*** Exercise input Section Begins ***
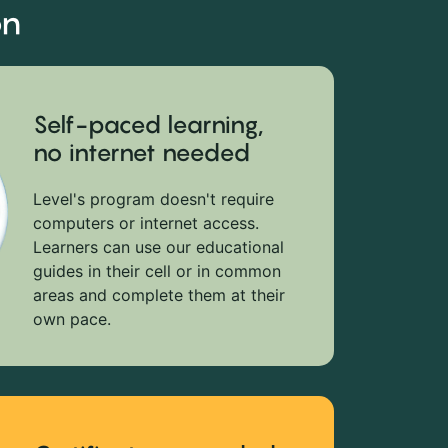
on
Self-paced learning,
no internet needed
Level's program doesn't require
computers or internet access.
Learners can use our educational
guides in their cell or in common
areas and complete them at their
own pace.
*** Exercise input Section Ends ***
*** Exercise input Section Begins ***
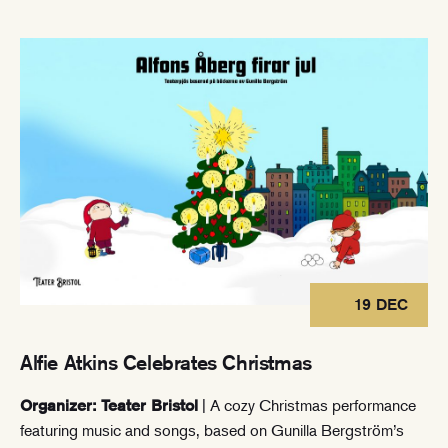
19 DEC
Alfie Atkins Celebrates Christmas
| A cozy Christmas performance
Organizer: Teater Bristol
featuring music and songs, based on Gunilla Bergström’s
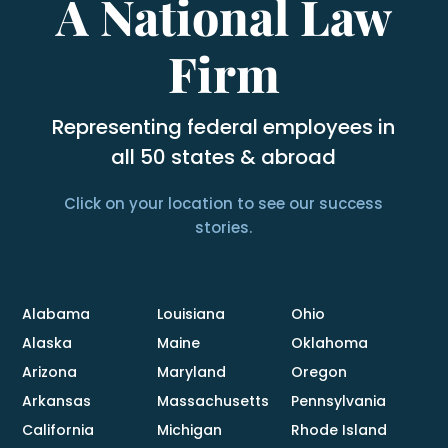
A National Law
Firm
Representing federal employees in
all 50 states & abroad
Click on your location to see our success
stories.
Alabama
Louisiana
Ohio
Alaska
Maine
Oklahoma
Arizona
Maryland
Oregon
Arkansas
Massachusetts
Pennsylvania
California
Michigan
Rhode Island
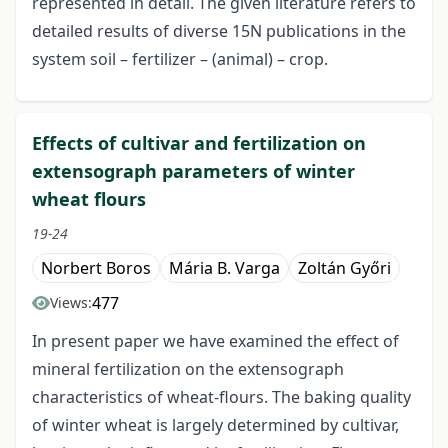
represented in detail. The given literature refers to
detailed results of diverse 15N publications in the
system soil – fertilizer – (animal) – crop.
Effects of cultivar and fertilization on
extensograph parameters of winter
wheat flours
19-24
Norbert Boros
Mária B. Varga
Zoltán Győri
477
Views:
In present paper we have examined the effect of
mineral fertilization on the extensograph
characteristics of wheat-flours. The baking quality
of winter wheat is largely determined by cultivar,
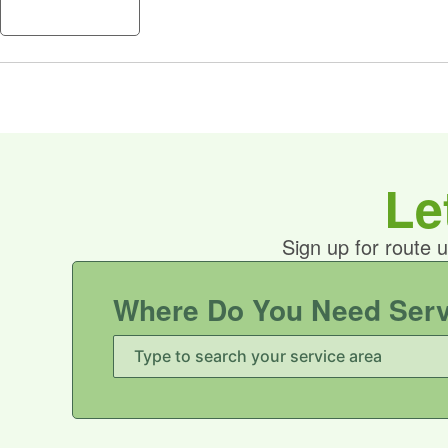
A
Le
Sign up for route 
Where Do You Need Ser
*** Exercise input Section Ends ***
▸ **Work to be completed**
Lines with the word "fertilization": copy each one from the data above.

▸ **Reply**
Effects of cultivar and fertilization on
mineral fertilization on the extensograph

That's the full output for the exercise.